### Your task
Go to the line with "podrían indicar que necesita algo más" in the records below, then output it and each following line exactly, up to and including the line with "tanino, vai arrasar!". Skip pictures and add nothing.

### Source material
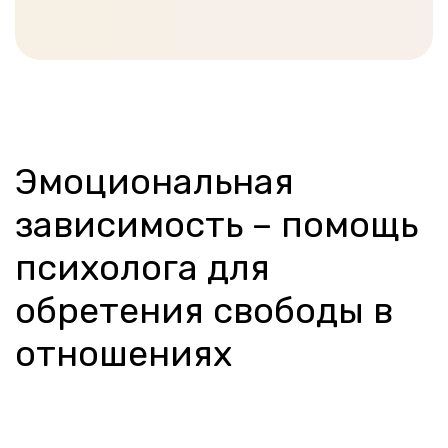
Эмоциональная
зависимость – помощь
психолога для
обретения свободы в
отношениях
2950
за онлайн консультацию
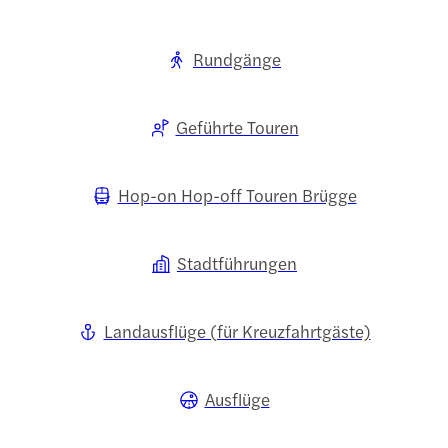
Rundgänge
Geführte Touren
Hop-on Hop-off Touren Brügge
Stadtführungen
Landausflüge (für Kreuzfahrtgäste)
Ausflüge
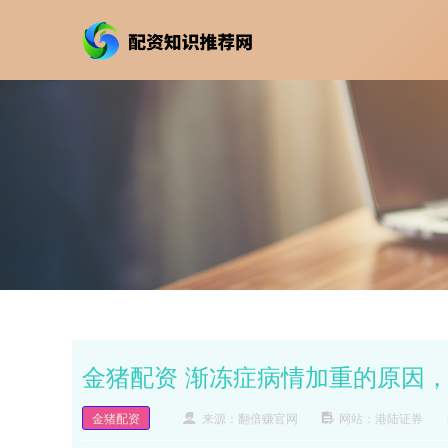
金猪配资 渐冻症病情加重的原因，
金猪配资
来源：翻倍赚官网
网站：港陆证券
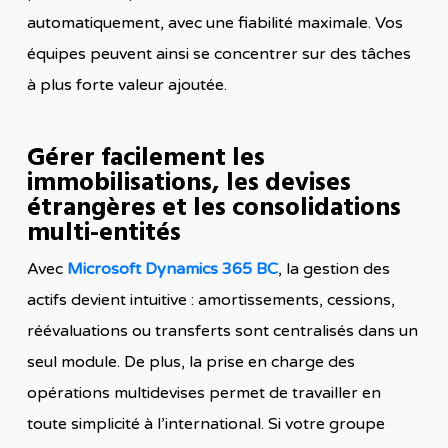
automatiquement, avec une fiabilité maximale. Vos
équipes peuvent ainsi se concentrer sur des tâches
à plus forte valeur ajoutée.
Gérer facilement les
immobilisations, les devises
étrangères et les consolidations
multi-entités
Avec
Microsoft Dynamics 365 BC
, la gestion des
actifs devient intuitive : amortissements, cessions,
réévaluations ou transferts sont centralisés dans un
seul module. De plus, la prise en charge des
opérations multidevises permet de travailler en
toute simplicité à l’international. Si votre groupe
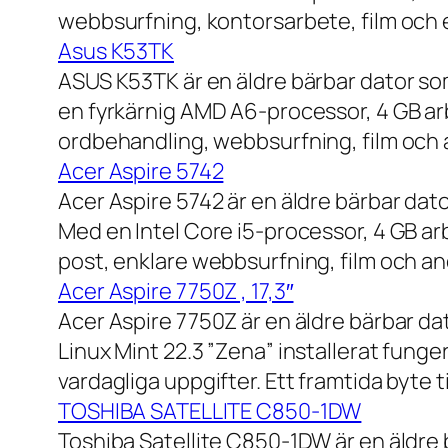
webbsurfning, kontorsarbete, film och e
Asus K53TK
ASUS K53TK är en äldre bärbar dator so
en fyrkärnig AMD A6-processor, 4 GB ar
ordbehandling, webbsurfning, film och a
Acer Aspire 5742
Acer Aspire 5742 är en äldre bärbar dato
Med en Intel Core i5-processor, 4 GB a
post, enklare webbsurfning, film och and
Acer Aspire 7750Z , 17,3″
Acer Aspire 7750Z är en äldre bärbar d
Linux Mint 22.3 ”Zena” installerat fung
vardagliga uppgifter. Ett framtida byte
TOSHIBA SATELLITE C850-1DW
Toshiba Satellite C850-1DW är en äldre 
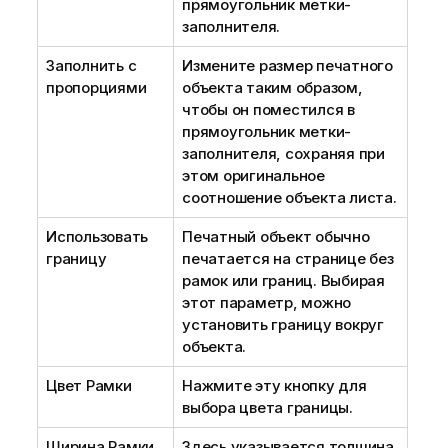
прямоугольник метки-
заполнителя.
Заполнить с
Измените размер печатного
пропорциями
объекта таким образом,
чтобы он поместился в
прямоугольник метки-
заполнителя, сохраняя при
этом оригинальное
соотношение объекта листа.
Использовать
Печатный объект обычно
границу
печатается на странице без
рамок или границ. Выбирая
этот параметр, можно
установить границу вокруг
объекта.
Цвет Рамки
Нажмите эту кнопку для
выбора цвета границы.
Ширина Рамки
Здесь указывается толщина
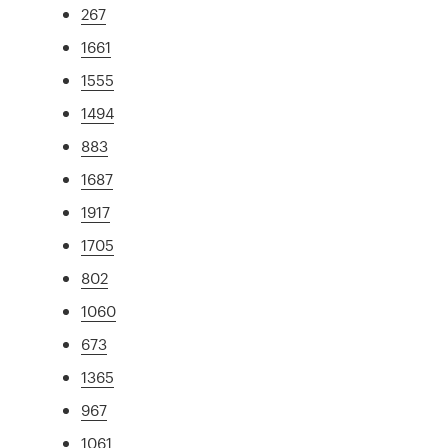
267
1661
1555
1494
883
1687
1917
1705
802
1060
673
1365
967
1061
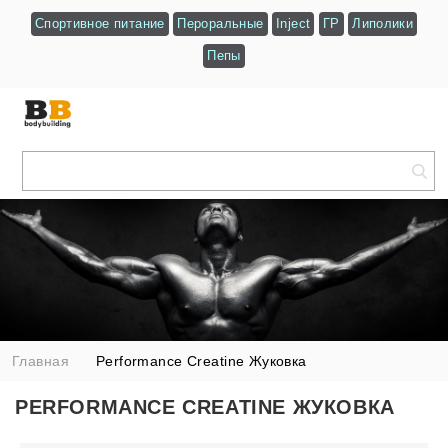
Спортивное питание
Пероральные
Inject
ГР
Липолики
Пепы
Главная
Performance Creatine Жуковка
PERFORMANCE CREATINE ЖУКОВКА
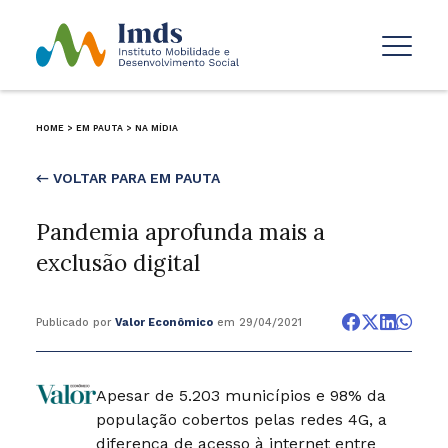
HOME
>
EM PAUTA
>
NA MÍDIA
← VOLTAR PARA EM PAUTA
Pandemia aprofunda mais a
exclusão digital
Publicado por
Valor Econômico
em 29/04/2021
Apesar de 5.203 municípios e 98% da
população cobertos pelas redes 4G, a
diferença de acesso à internet entre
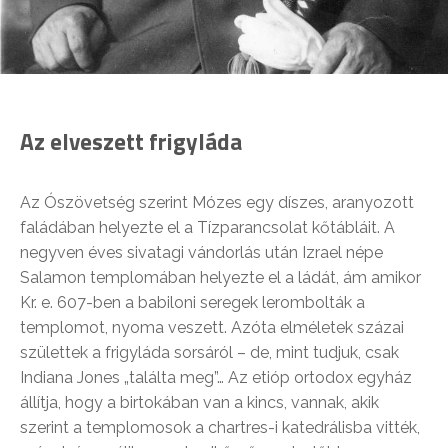
Az elveszett frigyláda
Az Ószövetség szerint Mózes egy díszes, aranyozott
faládában helyezte el a Tízparancsolat kőtábláit. A
negyven éves sivatagi vándorlás után Izrael népe
Salamon templomában helyezte el a ládát, ám amikor
Kr. e. 607-ben a babiloni seregek lerombolták a
templomot, nyoma veszett. Azóta elméletek százai
születtek a frigyláda sorsáról – de, mint tudjuk, csak
Indiana Jones „találta meg”… Az etióp ortodox egyház
állítja, hogy a birtokában van a kincs, vannak, akik
szerint a templomosok a chartres-i katedrálisba vitték,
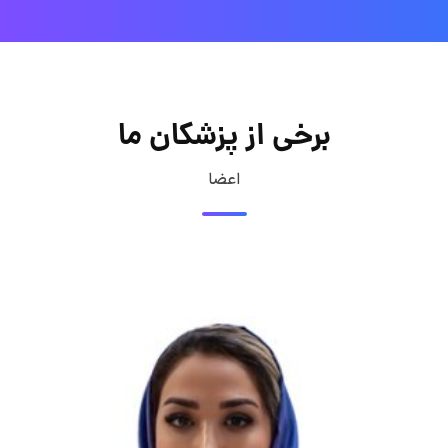
برخی از پزشکان ما
اعضا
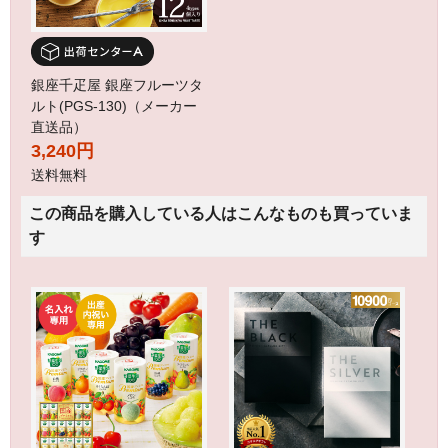
銀座千疋屋 銀座フルーツタ
ルト(PGS-130)（メーカー
直送品）
3,240円
送料無料
この商品を購入している人はこんなものも買っていま
す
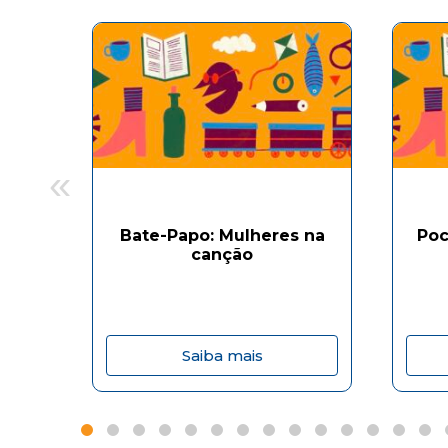
«
Bate-Papo: Mulheres na
Poc
canção
Saiba mais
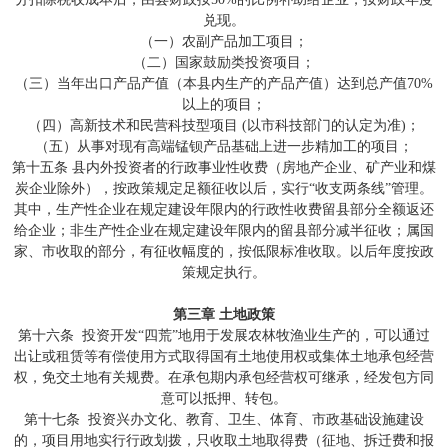
兑现。
（一）农副产品加工项目；
（二）国家鼓励类投资项目；
（三）当年出口产品产值（本县内生产的产品产值）达到总产值70%
以上的项目；
（四）高新技术和民营科技型项目 (以市科技部门的认定为准)；
（五）从事对现有高端锰钡产品基础上进一步精加工的项目；
第十五条 县内外投资者的行政事业性收费（房地产企业、矿产业和煤
炭企业除外），按政策规定足额征收以后，实行“收支两条线”管理。
其中，生产性企业在规定建设年限内的行政性收费留县部分全额返还
给企业；非生产性企业在规定建设年限内的留县部分减半征收；属国
家、市收取的部分，有征收幅度的，按低限标准收取。以后年度按政
策规定执行。
第三章 土地政策
第十六条 投资开发“四荒”地用于发展农林牧渔业生产的，可以通过
出让或租赁等有偿使用方式取得国有土地使用权或集体土地承包经营
权，免交土地有关规费。在承包期内承包经营权可继承，经发包方同
意可以抵押、转包。
第十七条 投资兴办文化、教育、卫生、体育、市政基础设施建设
的，项目用地实行行政划拨，只收取土地取得费（征地、拆迁费和报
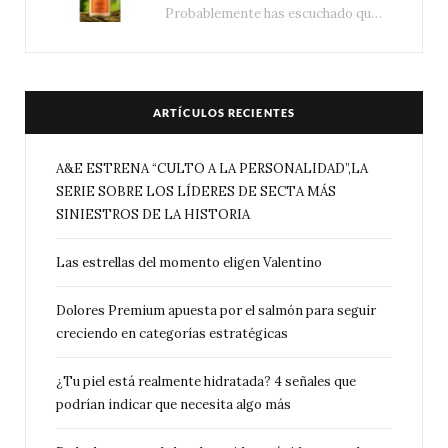
Probablemente has escuchado que el cuidado e hidratación corporal se suele asociar únicamente con una…
ARTÍCULOS RECIENTES
A&E ESTRENA “CULTO A LA PERSONALIDAD”,LA
SERIE SOBRE LOS LÍDERES DE SECTA MÁS
SINIESTROS DE LA HISTORIA
Las estrellas del momento eligen Valentino
Dolores Premium apuesta por el salmón para seguir
creciendo en categorías estratégicas
¿Tu piel está realmente hidratada? 4 señales que
podrían indicar que necesita algo más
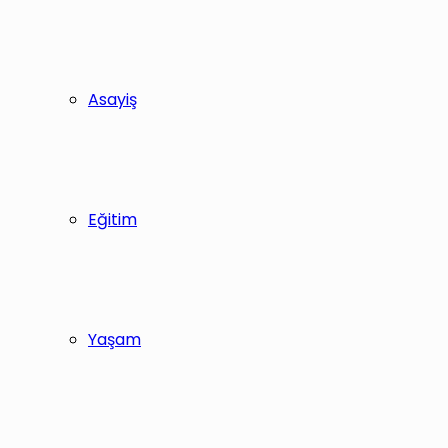
Asayiş
Eğitim
Yaşam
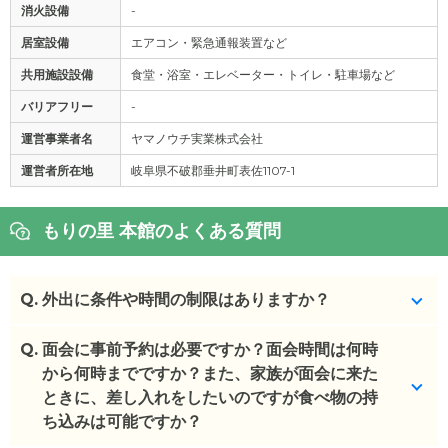
消火設備
-
居室設備
エアコン・緊急通報装置など
共用施設設備
食堂・浴室・エレベーター・トイレ・駐車場など
バリアフリー
-
運営事業者名
ヤマノウチ実業株式会社
運営者所在地
岐阜県不破郡垂井町表佐1107-1
もりの里 本館のよくある質問
Q.
外出に条件や時間の制限はありますか？
Q.
特にございません。
面会に事前予約は必要ですか？面会時間は何時
から何時までですか？また、家族が面会に来た
(回答者: 施設担当者,回答日: 2024/03/04)
ときに、差し入れをしたいのですが食べ物の持
ち込みは可能ですか？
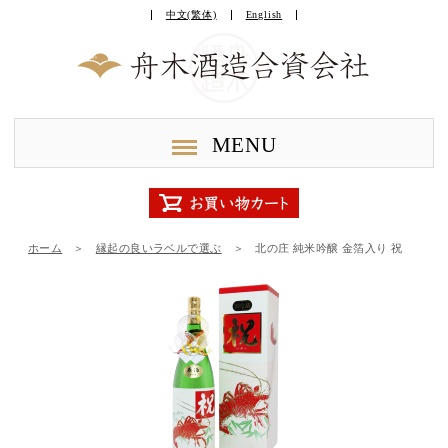
中文(繁体)
English
MENU
ホーム
＞
縁起の良いラベルで選ぶ
＞
北の庄 純米吟醸 金箔入り 祝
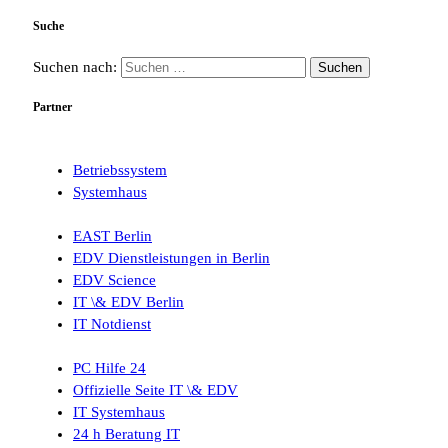
Suche
Suchen nach:
Partner
Betriebssystem
Systemhaus
EAST Berlin
EDV Dienstleistungen in Berlin
EDV Science
IT \& EDV Berlin
IT Notdienst
PC Hilfe 24
Offizielle Seite IT \& EDV
IT Systemhaus
24 h Beratung IT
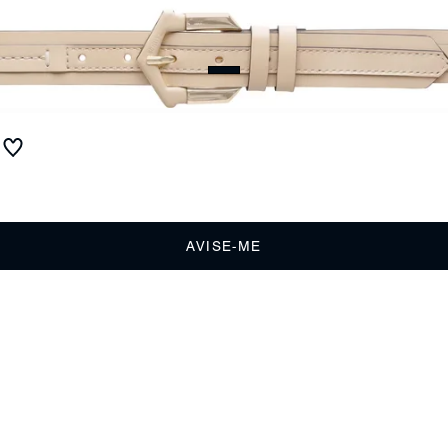
Cinto Duplo Tanino Couro Bege
Produto indisponível
Receba até
R$ 13,00
de cashback
Cor:
AVISE-ME
DESCRIÇÃO
Este cinto é daqueles acessórios que impressionam não só pela
beleza, mas pela versatilidade e atenção aos detalhes. Com uma
fivela que mistura couro e metal, ele pode ser usado por ambos os
lados - perfeito para levar na mala de viagem e aproveitar suas
diferentes propostas. Invista neste tom clarinho, apelidado por nós de
tanino, vai arrasar!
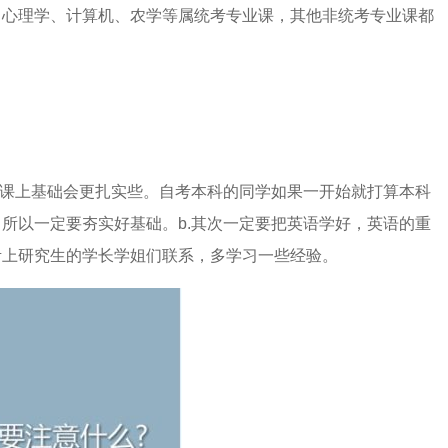
、心理学、计算机、农学等属统考专业课，其他非统考专业课都
业课上基础会更扎实些。自考本科的同学如果一开始就打算本科
所以一定要夯实好基础。b.其次一定要把英语学好，英语的重
考考上研究生的学长学姐们联系，多学习一些经验。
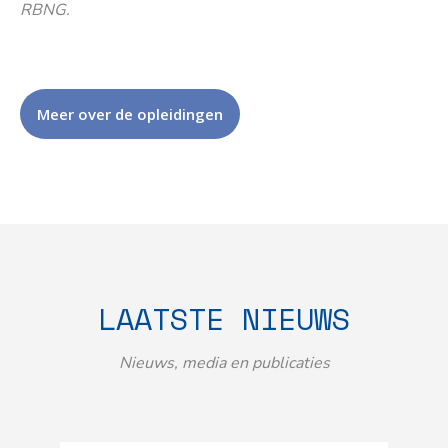
RBNG.
Meer over de opleidingen
LAATSTE NIEUWS
Nieuws, media en publicaties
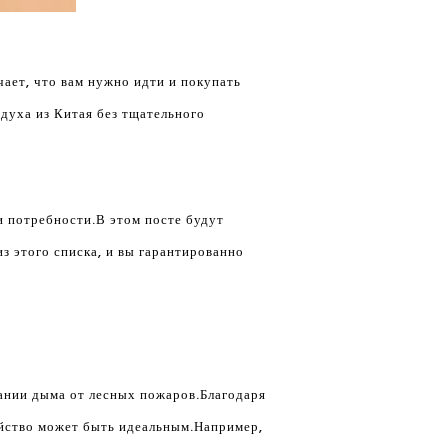
чает, что вам нужно идти и покупать
духа из Китая без тщательного
и потребности.В этом посте будут
з этого списка, и вы гарантированно
вании дыма от лесных пожаров.Благодаря
ойство может быть идеальным.Например,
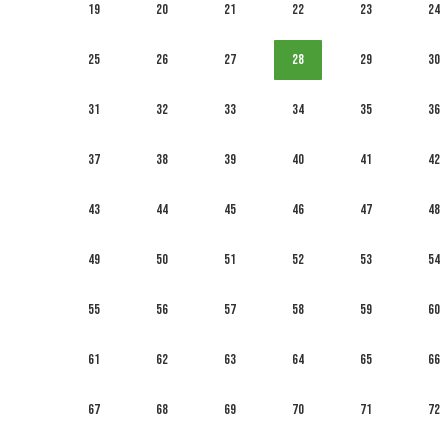
19
20
21
22
23
24
25
26
27
28
29
30
31
32
33
34
35
36
37
38
39
40
41
42
43
44
45
46
47
48
49
50
51
52
53
54
55
56
57
58
59
60
61
62
63
64
65
66
67
68
69
70
71
72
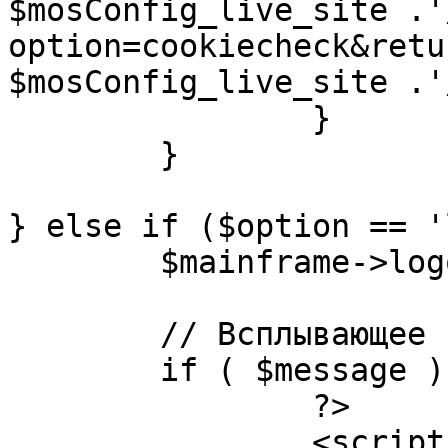
$mosConfig_live_site .'
option=cookiecheck&retu
$mosConfig_live_site .'
		}

	}

} else if ($option == '
	$mainframe->logout();

	// Всплывающее сообщение JS

	if ( $message ) {

		?>

		<script language="javascript" 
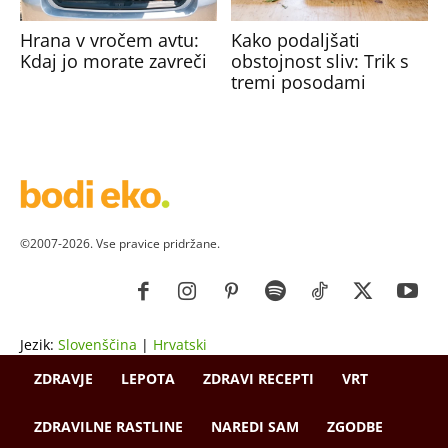
Hrana v vročem avtu:
Kako podaljšati
Kdaj jo morate zavreči
obstojnost sliv: Trik s
tremi posodami
©2007-2026. Vse pravice pridržane.
Jezik:
Slovenščina
|
Hrvatski
ZDRAVJE
LEPOTA
ZDRAVI RECEPTI
VRT
ZDRAVILNE RASTLINE
NAREDI SAM
ZGODBE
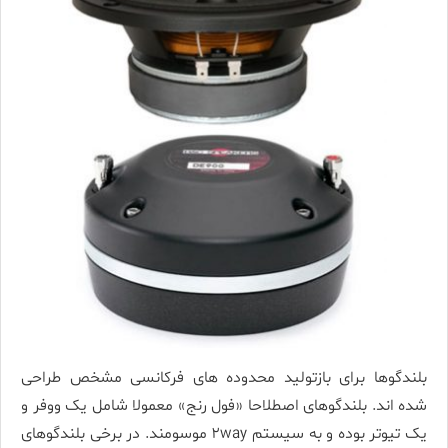
بلندگوها برای بازتولید محدوده­ های فرکانسی مشخص طراحی
شده­ اند. بلندگوهای اصطلاحا «فول رنج» معمولا شامل یک ووفر و
یک تیوتر بوده و به سیستم ۲way موسومند. در برخی بلندگوهای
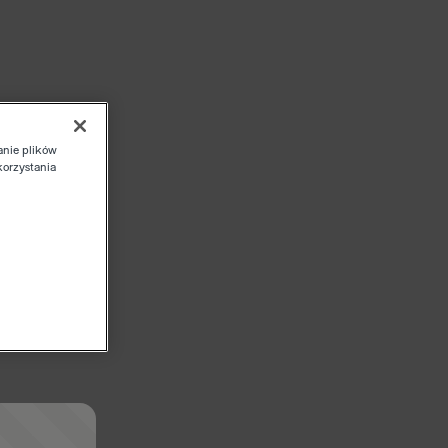
anie plików
korzystania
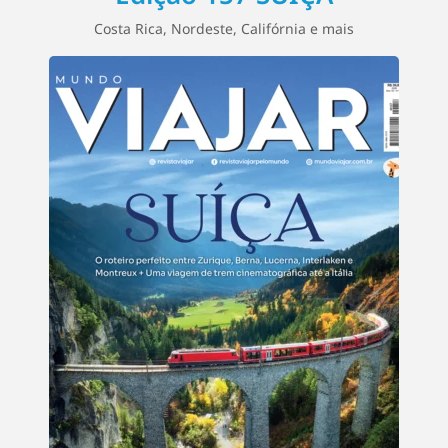
Costa Rica, Nordeste, Califórnia e mais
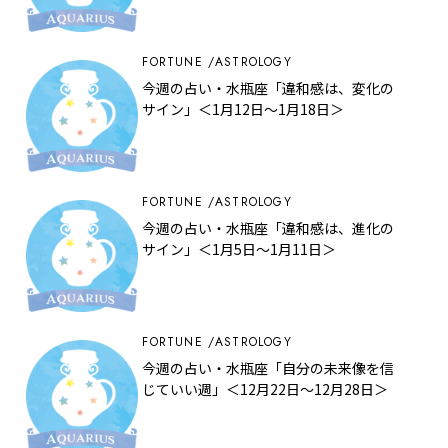
FORTUNE
ASTROLOGY
今週の占い・水瓶座「違和感は、変化の
サイン」＜1月12日～1月18日＞
FORTUNE
ASTROLOGY
今週の占い・水瓶座「違和感は、進化の
サイン」＜1月5日～1月11日＞
FORTUNE
ASTROLOGY
今週の占い・水瓶座「自分の未来像を信
じていい週」＜12月22日～12月28日＞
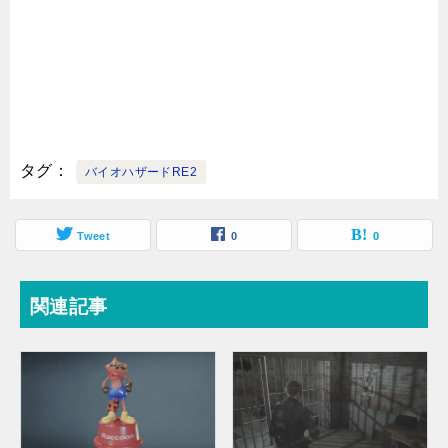
タグ
バイオハザードRE2
Tweet
0
0
関連記事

### Reply to the exercise
podrían indicar que necesita algo más
Asayiş
Eğitim
Yaşam
消火設備
-
居室設備
エアコン・緊急通報装置など
共用施設設備
食堂・浴室・エレベーター・トイレ・駐車場など
バリアフリー
-
運営事業者名
ヤマノウチ実業株式会社
運営者所在地
岐阜県不破郡垂井町表佐1107-1
もりの里 本館のよくある質問
Q.
外出に条件や時間の制限はありますか？
Q.
特にございません。
面会に事前予約は必要ですか？面会時間は何時
から何時までですか？また、家族が面会に来た
(回答者: 施設担当者,回答日: 2024/03/04)
ときに、差し入れをしたいのですが食べ物の持
ち込みは可能ですか？
中文(繁体)
English
MENU
ホーム
＞
縁起の良いラベルで選ぶ
＞
北の庄 純米吟醸 金箔入り 祝
Suche
Suchen nach:
Partner
Betriebssystem
Systemhaus
EAST Berlin
EDV Dienstleistungen in Berlin
EDV Science
IT \& EDV Berlin
IT Notdienst
PC Hilfe 24
Offizielle Seite IT \& EDV
IT Systemhaus
24 h Beratung IT
Cinto Duplo Tanino Couro Bege
Produto indisponível
Receba até
R$ 13,00
de cashback
Cor:
AVISE-ME
DESCRIÇÃO
Este cinto é daqueles acessórios que impressionam não só pela
beleza, mas pela versatilidade e atenção aos detalhes. Com uma
fivela que mistura couro e metal, ele pode ser usado por ambos os
lados - perfeito para levar na mala de viagem e aproveitar suas
diferentes propostas. Invista neste tom clarinho, apelidado por nós de
tanino, vai arrasar!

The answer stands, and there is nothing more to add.